If you need help, just message me, I might be able to give you a kickstart
- vzq@lemmy.blahaj.zoneEnglish2 years
You are absolutely free to fuck yourself over by using a niche option plagued by weird problems.
Or you could, like, not do that.
- 2 years
I did it that way for years. It’s not worth the hassle my man. I did the same, told people that it’d be fine, that it was more performant and so it was worth it. But then the problems, oh lord the problems. Every proxmox update brought hours or days of work trying to figure how how it broke this time. Docker updates would make it completely bork. Random freezes, permission errors galore. I threw in the towel on it, figuring I was hacking it making it work anyway.
Now I do vms on proxmox. Specifically I swapped to k3s which is a whole other thing, but docker in vms runs fine for how much less annoyance there is. Selfhosting became a lot less stressful.
Learn from our mistakes, OP
Avid Amoeba@lemmy.caEnglish
2 yearsDid you say you’re running docker in LXC? So container in a container? If yes, that’s generally an anti pattern.

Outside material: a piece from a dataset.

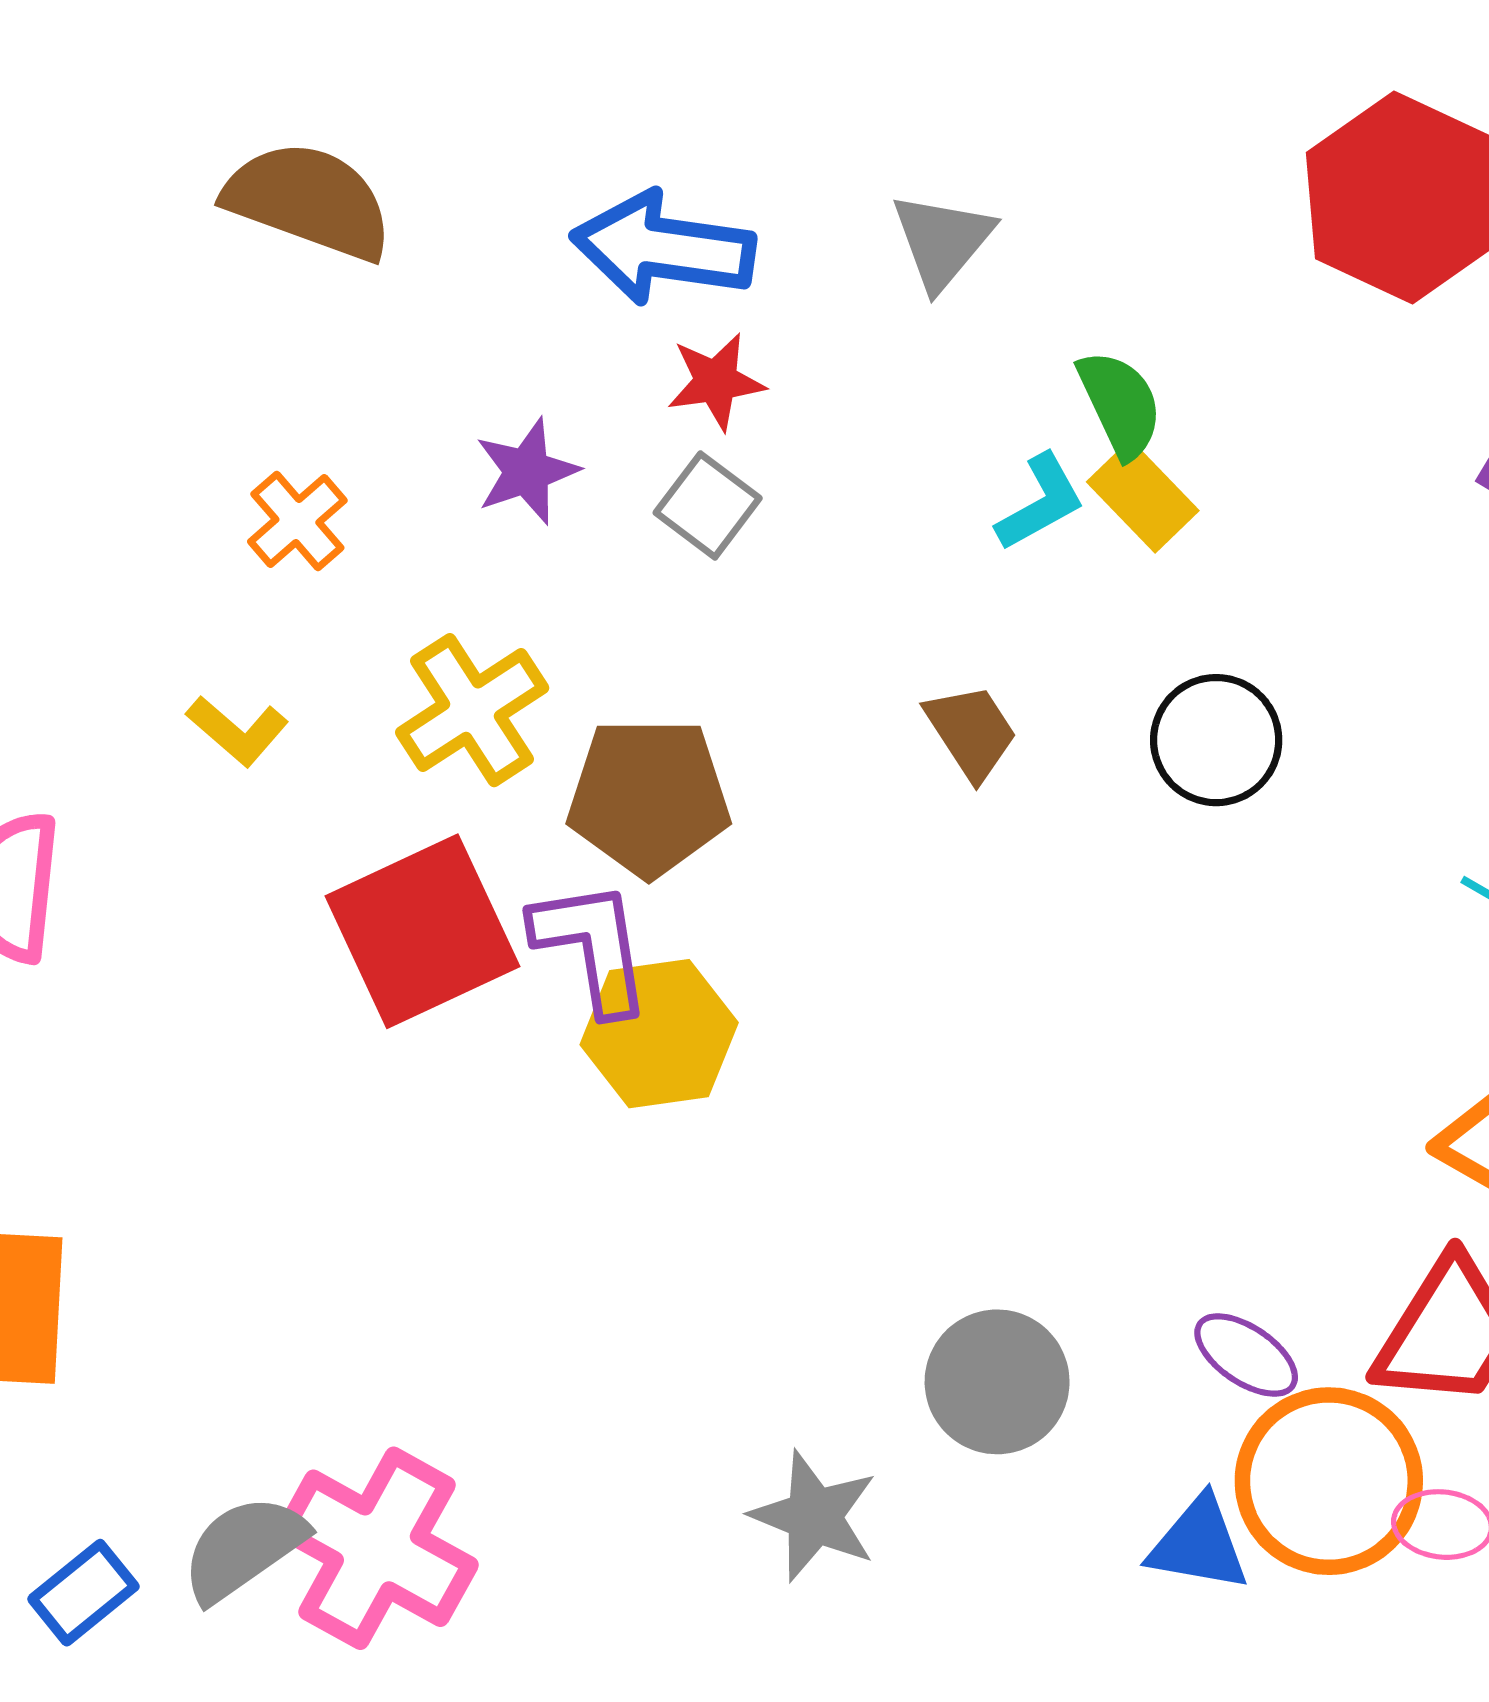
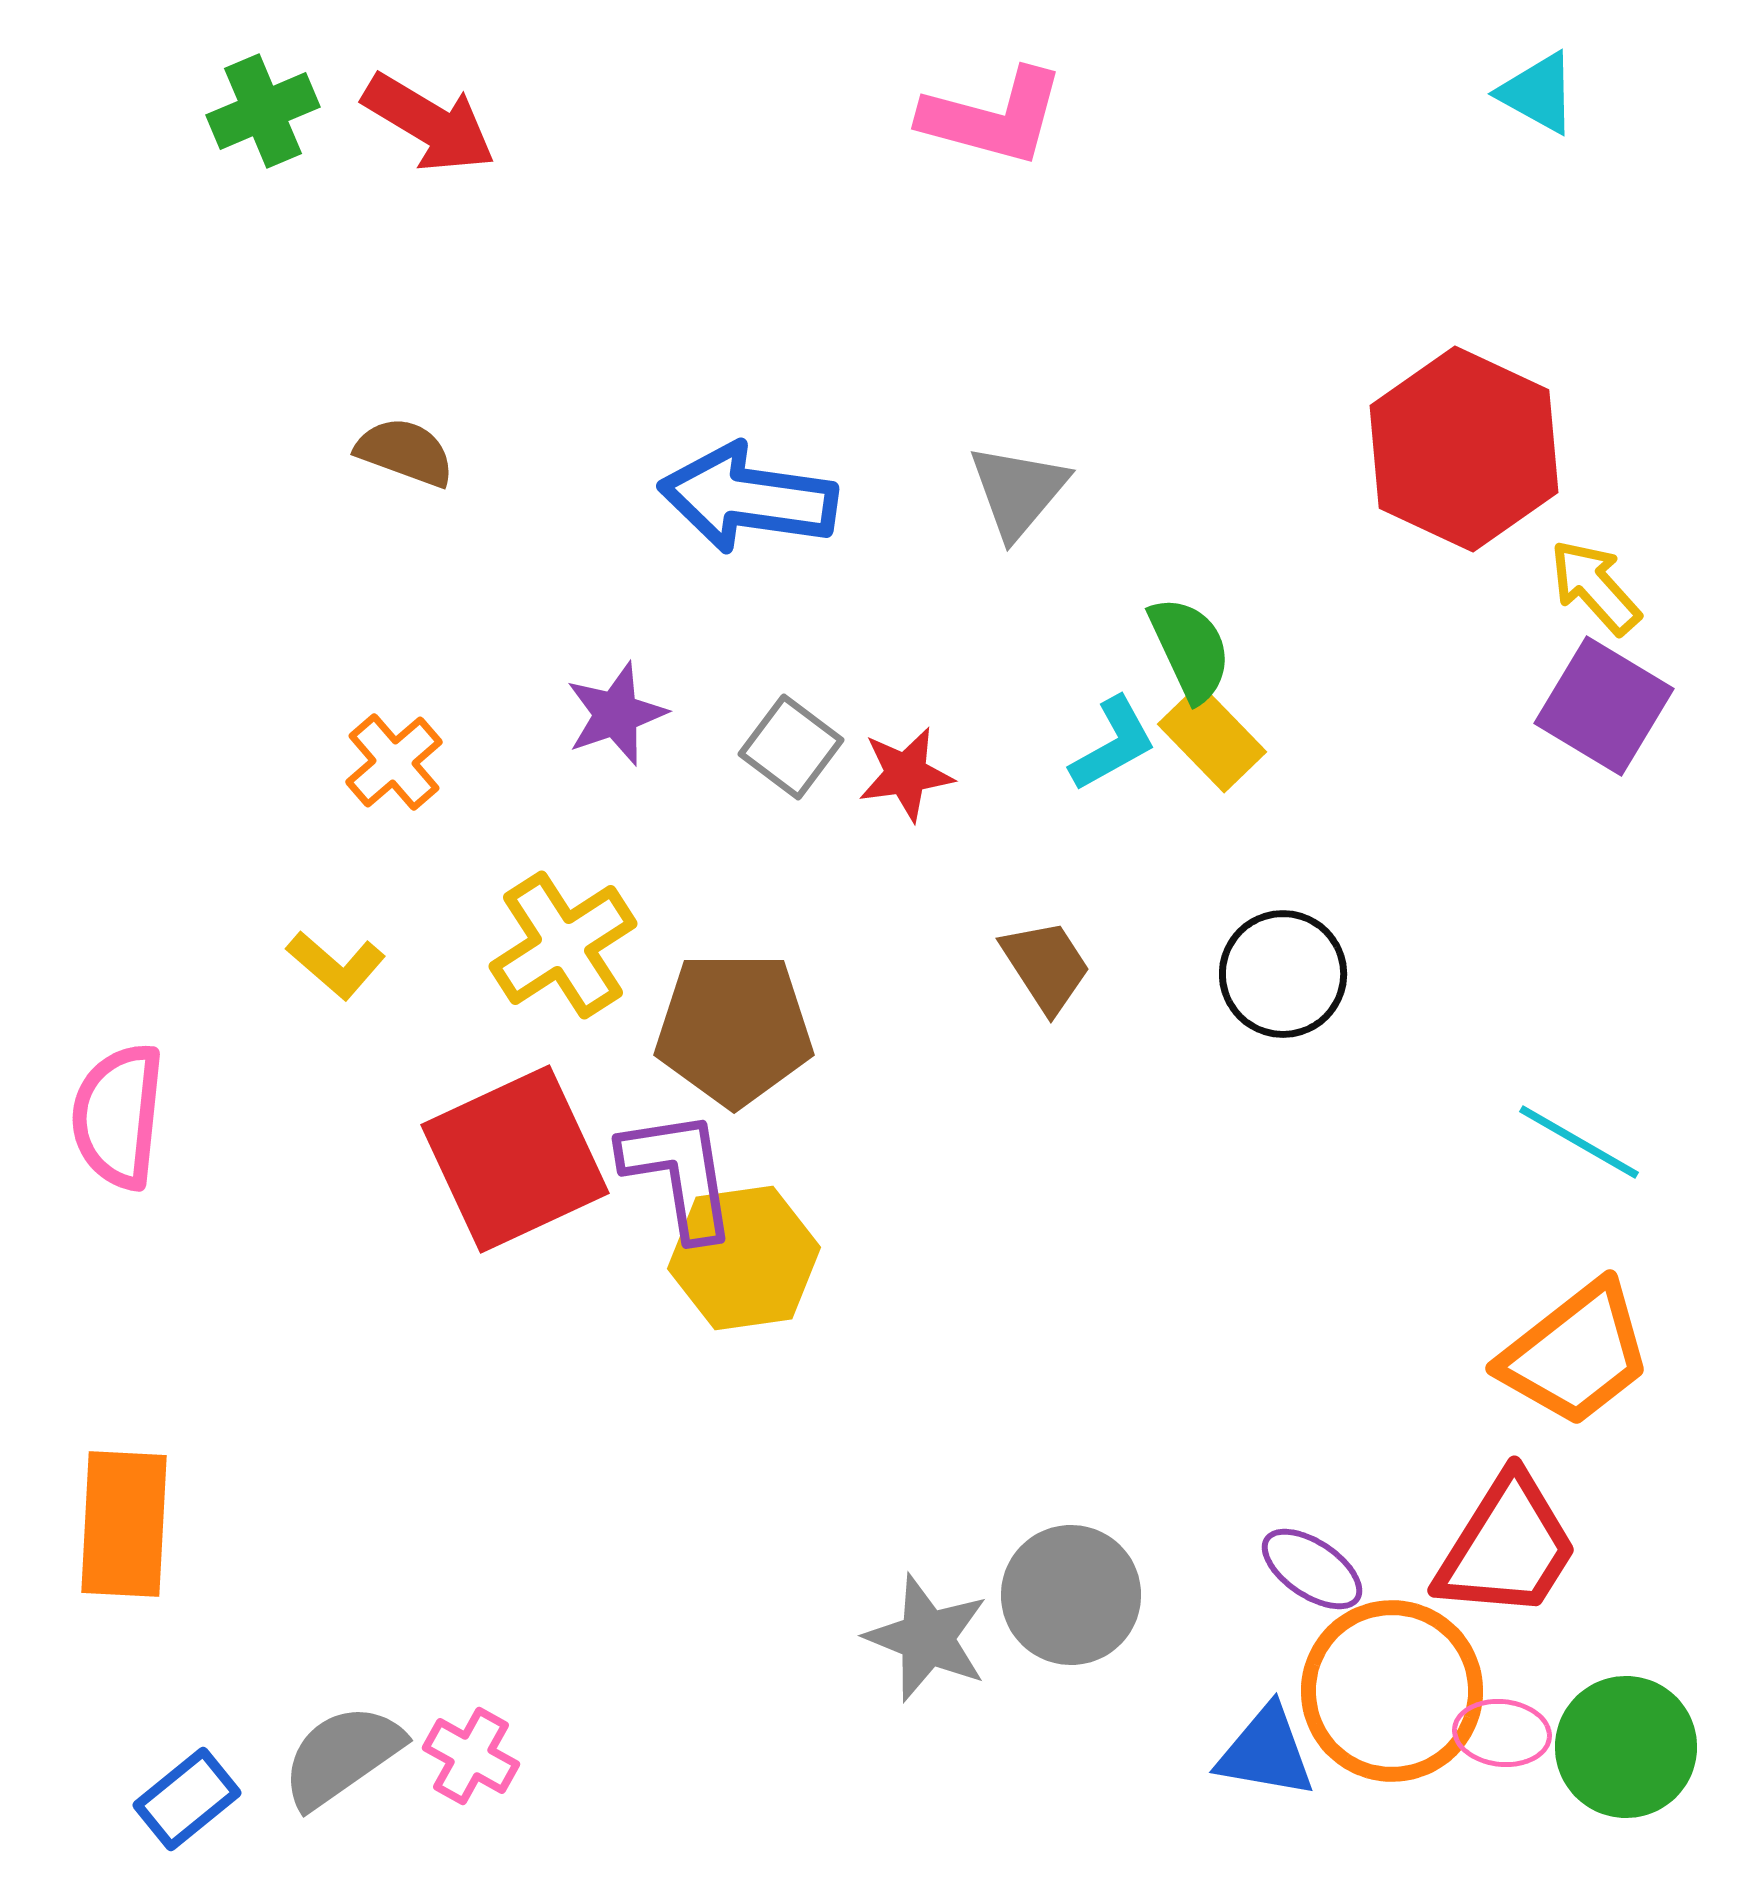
brown semicircle: (309, 201) -> (405, 452), size x0.6
red star: (716, 381) -> (906, 774), moved
gray star: (814, 1516) -> (927, 1638), moved
pink cross: (377, 1548) -> (471, 1756), size x0.5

thirdBreakfast@lemmy.worldEnglish
2 yearsI routinely run my homelab services as a single Docker inside an LXC - they are quicker, and it makes backups and moving them around trivial. However, while you’re learning, a VM (with something conventional like Debian or Ubuntu) is probably advised - it’s a more common experience so you’ll get more helpful advice when you ask a question like this.

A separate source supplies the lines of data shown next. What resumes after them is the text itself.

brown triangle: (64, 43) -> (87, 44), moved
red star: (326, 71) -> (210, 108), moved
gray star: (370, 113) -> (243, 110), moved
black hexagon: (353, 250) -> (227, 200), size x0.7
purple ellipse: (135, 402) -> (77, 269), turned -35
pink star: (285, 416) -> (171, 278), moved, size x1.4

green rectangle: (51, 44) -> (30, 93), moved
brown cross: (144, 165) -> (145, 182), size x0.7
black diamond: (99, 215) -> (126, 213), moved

- Kaavi@lemmy.worldEnglish2 years
I’ve been using proxmox mainly with lxc containers for years. I gave an lxc running docker and portainer, for a few services I have running in docker.

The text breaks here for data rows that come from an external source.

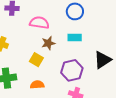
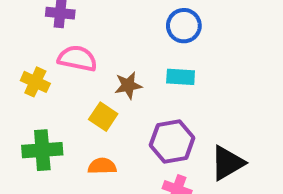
pink semicircle: (39, 23) -> (77, 58), moved
black triangle: (103, 60) -> (227, 163), moved

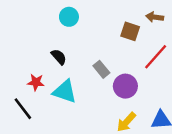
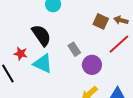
brown arrow: (155, 17) -> (121, 20), moved
black semicircle: (59, 57) -> (41, 35), size x1.6

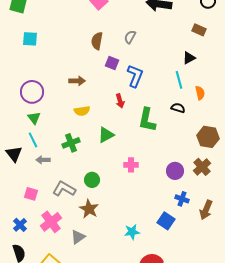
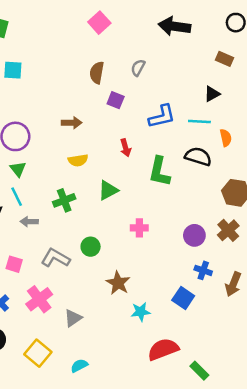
blue L-shape: (135, 76) -> (162, 116), moved, turned 55
cyan line: (179, 80) -> (199, 121), turned -72
black semicircle: (178, 108) -> (198, 157), size x1.5
brown star: (89, 209) -> (118, 283), moved

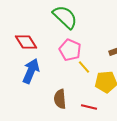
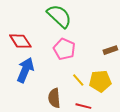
yellow line: (84, 67) -> (78, 80), moved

I wouldn’t do it with anything critical it anything that needs mich performance or resources. But honestly most things don’t need that.
So is you like me just need a few docker containers and you already have everything else running - this can be a fine way to do it. Go for it :)
- 2 years
Acronyms, initialisms, abbreviations, contractions, and other phrases which expand to something larger, that I’ve seen in this thread:
Fewer Letters More Letters HA Home Assistant automation software ~ High Availability HTTP Hypertext Transfer Protocol, the Web IP Internet Protocol LXC Linux Containers NAS Network-Attached Storage NFS Network File System, a Unix-based file-sharing protocol known for performance and efficiency nginx Popular HTTP server
6 acronyms in this thread; the most compressed thread commented on today has 6 acronyms.
[Thread #664 for this sub, first seen 8th Apr 2024, 10:55] [FAQ] [Full list] [Contact] [Source code]
- N0x0n@lemmy.mlEnglish2 years
Docker networking is fun :) (IMO).
Without having a look at your container and how you configured it, if you have correctly mapped your ports and didn’t change anything fancy and don’t use a reverse proxy
Your container should be accessible on your host’s IP mapped with you Immich docker port:
HostIP:2283Edit: Also, don’t run a docker container in… Another container (LXC).
Containerinception
- WhyAUsername_1@lemmy.worldEnglish2 years
Can you reach other services on that vm? If you don’t know that then test this first. ( May be run a python http service to test this?)